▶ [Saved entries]

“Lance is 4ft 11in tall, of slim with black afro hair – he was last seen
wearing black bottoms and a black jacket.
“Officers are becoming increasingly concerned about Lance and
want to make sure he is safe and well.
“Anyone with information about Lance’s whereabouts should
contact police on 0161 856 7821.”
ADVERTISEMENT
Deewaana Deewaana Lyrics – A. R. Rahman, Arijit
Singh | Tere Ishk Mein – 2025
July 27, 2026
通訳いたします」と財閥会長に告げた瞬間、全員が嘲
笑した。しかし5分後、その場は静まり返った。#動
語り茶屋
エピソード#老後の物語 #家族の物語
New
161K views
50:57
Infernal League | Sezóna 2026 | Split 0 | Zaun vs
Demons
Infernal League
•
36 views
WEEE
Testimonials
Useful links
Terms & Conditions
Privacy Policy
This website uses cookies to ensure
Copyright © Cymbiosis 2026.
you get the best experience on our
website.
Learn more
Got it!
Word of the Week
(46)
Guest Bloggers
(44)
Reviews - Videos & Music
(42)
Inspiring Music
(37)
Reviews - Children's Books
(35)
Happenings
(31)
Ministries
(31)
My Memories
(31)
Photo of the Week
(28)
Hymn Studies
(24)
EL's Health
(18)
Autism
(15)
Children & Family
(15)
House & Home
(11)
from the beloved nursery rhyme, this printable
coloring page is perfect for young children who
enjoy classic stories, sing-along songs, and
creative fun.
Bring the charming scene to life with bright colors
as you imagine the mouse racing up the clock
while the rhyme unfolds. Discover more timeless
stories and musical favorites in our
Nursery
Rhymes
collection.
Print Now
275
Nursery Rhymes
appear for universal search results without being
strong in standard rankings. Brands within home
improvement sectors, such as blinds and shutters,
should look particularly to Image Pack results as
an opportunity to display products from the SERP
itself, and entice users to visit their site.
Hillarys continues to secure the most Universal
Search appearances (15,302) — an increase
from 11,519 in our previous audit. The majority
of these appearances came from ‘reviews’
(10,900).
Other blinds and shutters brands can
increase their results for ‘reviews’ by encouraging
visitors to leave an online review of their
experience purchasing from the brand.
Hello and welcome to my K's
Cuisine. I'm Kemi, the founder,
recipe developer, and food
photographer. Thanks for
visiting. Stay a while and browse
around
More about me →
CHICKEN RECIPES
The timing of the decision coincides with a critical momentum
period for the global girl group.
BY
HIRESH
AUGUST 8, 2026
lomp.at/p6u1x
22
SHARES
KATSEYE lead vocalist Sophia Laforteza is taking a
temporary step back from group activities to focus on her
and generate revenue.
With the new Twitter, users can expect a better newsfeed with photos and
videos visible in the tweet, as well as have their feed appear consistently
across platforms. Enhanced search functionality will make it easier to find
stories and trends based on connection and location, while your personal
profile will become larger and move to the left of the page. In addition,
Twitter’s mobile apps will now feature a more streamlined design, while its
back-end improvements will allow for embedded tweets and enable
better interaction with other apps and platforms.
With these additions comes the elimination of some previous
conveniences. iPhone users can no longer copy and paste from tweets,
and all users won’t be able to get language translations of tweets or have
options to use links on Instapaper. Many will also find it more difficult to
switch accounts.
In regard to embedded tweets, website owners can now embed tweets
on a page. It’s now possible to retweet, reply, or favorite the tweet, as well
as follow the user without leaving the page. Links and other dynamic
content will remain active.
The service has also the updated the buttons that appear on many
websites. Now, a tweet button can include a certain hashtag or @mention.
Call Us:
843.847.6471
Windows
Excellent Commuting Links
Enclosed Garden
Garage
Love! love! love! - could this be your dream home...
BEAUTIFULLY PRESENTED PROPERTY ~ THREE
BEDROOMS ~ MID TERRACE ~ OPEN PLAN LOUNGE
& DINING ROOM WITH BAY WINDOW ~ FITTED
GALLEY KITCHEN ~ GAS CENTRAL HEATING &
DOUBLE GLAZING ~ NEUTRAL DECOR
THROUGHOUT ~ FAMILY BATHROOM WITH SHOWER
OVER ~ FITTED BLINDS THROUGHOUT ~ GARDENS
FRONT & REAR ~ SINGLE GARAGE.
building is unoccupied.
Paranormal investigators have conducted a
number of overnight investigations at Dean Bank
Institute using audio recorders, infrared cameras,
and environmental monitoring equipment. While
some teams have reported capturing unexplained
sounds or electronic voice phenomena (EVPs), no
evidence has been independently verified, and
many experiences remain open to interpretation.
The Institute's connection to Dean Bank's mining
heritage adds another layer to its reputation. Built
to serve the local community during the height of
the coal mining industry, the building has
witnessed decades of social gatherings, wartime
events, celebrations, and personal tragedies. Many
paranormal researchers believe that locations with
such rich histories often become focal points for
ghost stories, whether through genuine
---
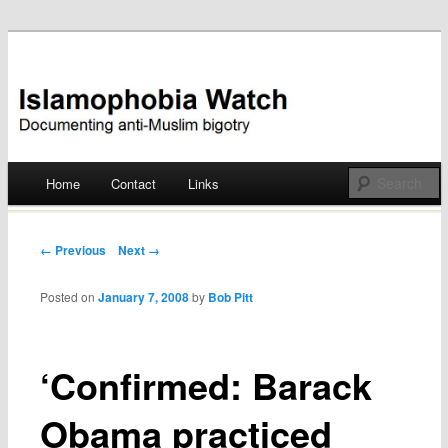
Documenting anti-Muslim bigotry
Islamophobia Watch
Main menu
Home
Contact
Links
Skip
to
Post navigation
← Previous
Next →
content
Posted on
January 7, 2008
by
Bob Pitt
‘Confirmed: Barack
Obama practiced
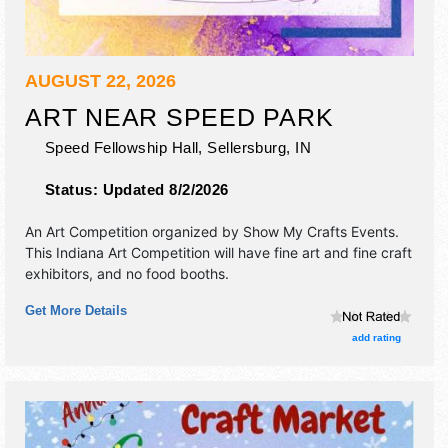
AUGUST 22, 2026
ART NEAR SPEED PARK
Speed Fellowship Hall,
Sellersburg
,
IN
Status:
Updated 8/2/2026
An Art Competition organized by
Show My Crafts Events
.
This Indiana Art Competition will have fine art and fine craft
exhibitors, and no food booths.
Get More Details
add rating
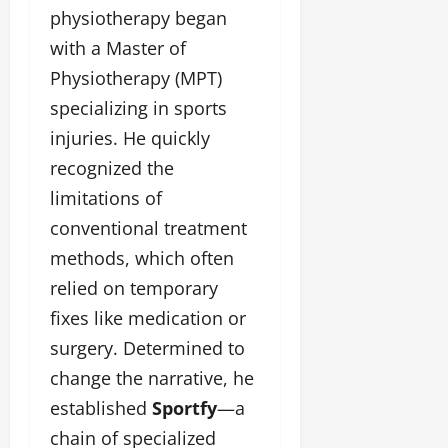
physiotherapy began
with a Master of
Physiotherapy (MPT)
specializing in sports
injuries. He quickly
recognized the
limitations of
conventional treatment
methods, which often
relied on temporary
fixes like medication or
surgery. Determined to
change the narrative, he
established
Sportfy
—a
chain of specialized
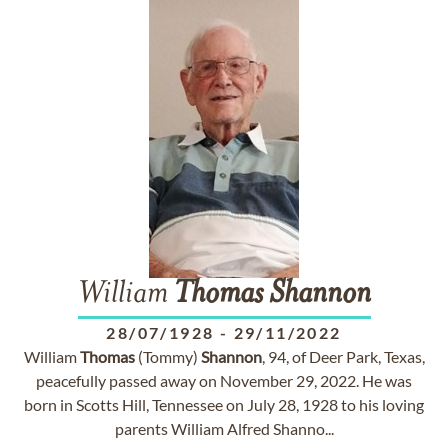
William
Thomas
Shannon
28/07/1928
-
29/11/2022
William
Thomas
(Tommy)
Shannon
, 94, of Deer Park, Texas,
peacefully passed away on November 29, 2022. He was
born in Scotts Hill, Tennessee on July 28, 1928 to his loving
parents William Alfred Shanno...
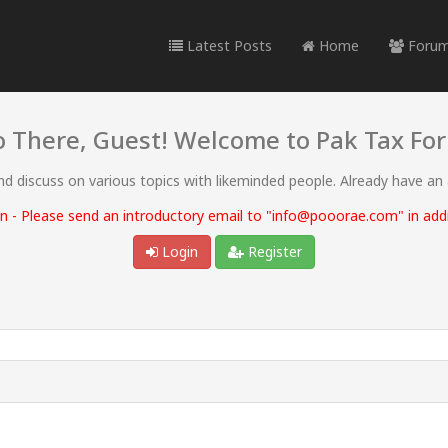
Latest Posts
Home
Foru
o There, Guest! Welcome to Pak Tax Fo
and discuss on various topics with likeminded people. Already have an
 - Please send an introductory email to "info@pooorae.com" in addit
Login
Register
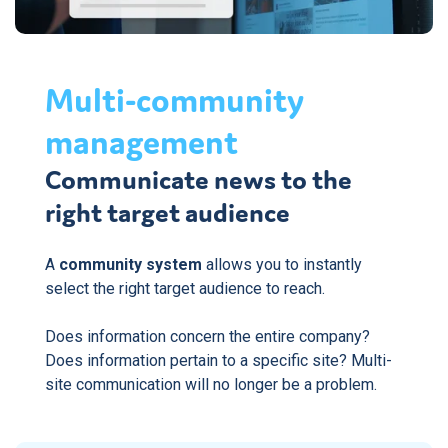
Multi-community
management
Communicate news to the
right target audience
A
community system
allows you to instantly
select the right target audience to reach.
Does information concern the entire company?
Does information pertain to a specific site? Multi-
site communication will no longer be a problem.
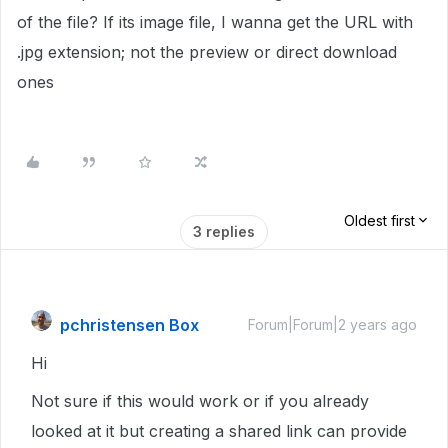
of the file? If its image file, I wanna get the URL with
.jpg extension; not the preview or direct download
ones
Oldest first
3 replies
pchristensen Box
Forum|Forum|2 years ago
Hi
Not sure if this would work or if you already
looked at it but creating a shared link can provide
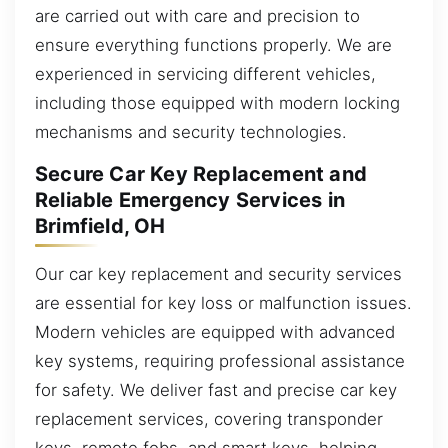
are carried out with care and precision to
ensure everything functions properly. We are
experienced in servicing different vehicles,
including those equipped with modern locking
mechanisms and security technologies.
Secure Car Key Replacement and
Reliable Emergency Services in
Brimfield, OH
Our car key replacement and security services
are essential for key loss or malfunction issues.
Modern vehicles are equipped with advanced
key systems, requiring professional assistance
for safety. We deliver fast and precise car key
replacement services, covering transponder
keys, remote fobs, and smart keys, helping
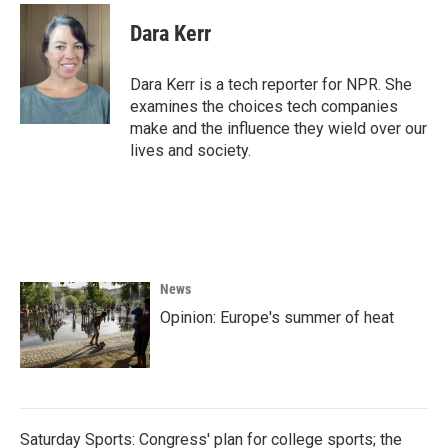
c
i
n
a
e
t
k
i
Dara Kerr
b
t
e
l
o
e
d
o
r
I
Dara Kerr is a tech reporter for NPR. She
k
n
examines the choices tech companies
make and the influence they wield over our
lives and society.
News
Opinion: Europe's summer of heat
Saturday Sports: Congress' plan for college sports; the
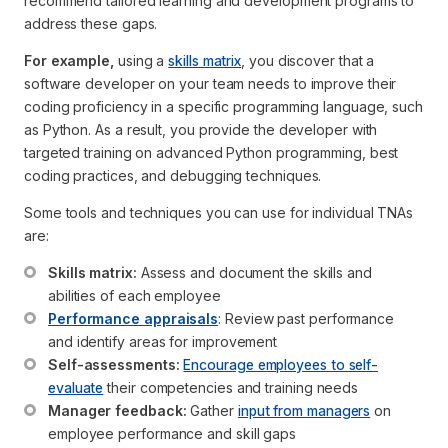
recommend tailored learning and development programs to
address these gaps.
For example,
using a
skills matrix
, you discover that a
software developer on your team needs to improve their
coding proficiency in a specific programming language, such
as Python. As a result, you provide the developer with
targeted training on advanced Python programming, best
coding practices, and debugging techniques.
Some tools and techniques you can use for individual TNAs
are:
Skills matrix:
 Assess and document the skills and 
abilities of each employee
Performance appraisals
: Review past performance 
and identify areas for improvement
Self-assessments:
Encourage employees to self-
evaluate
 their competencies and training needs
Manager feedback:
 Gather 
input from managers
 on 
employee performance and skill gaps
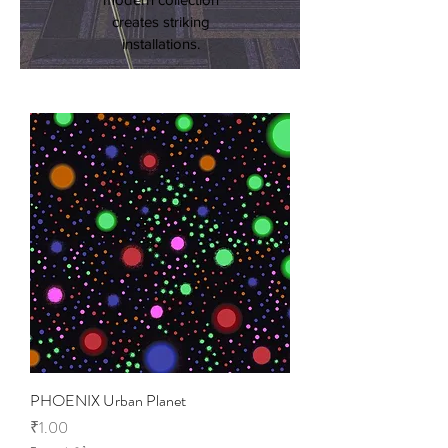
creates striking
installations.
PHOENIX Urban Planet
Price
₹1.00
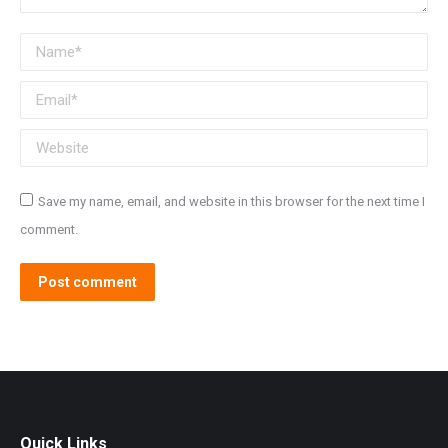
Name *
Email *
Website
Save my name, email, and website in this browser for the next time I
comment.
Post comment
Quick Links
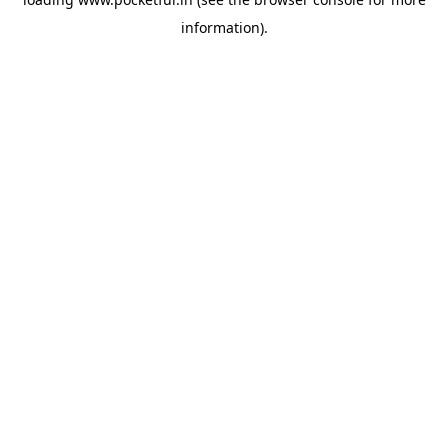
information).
---
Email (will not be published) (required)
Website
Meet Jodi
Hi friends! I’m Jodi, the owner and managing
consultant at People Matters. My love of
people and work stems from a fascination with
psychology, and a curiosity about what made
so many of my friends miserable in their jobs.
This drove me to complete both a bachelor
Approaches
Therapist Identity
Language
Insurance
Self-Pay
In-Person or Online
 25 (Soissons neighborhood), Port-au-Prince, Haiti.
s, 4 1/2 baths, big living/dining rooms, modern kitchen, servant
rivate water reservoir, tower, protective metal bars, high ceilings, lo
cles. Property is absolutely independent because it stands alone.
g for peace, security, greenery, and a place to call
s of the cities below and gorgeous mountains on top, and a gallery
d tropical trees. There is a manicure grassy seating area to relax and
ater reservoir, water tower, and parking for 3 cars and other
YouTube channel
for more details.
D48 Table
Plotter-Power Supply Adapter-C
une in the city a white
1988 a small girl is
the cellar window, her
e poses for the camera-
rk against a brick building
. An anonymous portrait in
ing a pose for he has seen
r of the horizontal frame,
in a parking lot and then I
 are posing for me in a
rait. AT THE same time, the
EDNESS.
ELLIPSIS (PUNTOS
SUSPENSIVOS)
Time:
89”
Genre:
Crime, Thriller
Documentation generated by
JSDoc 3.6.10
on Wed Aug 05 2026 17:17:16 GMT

▶ [Work to complete] Return the number of lines in the data above that include the word "There", and nothing else.

▶ [Exercise response] 2